NATE: Well, okay, but what about the pandemic? What about social distancing?
ABDUL: Shit, have you seen the people that attend our shows? Half of ’em have so much alcohol in ’em that their blood is effectively a sterile solution, and the rest already have so many damn diseases that there’s no room for any more!
NATE: Okay, that sounds like a slight exaggeration, but even if people attend, the wrestlers… Abdul, I’m not going to force the talent into a dangerous situation.
ABDUL: Eh, it won’t come to that.
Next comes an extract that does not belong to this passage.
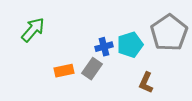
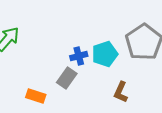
orange rectangle: (64, 71) -> (36, 96), moved, turned 30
I figure the roster’s an even split between stupid and crazy, and there’s only a couple in high-risk groups, so we should have enough volunteers. If we don’t, we’ll just see who wants to put on a hood and wrestle twice. Besides, back to the audience thing, do you really think any living thing – be it viral, bacterial, or otherwise – could survive in Ross Coke’s bloodstream? Or Reverend Freakout, or PARTY TIGER, or Lil’ Xeljanz, or you know, hell, I could sit here naming people for an hour.
NATE: Okay, fine. I can’t believe I’m actually doing this, but I’ll start making calls to see who’s still willing to wrestle. But just… Man, I dunno, this seems…
ABDUL: Does it seem dangerous, unethical, immoral, and like it can’t possibly end well?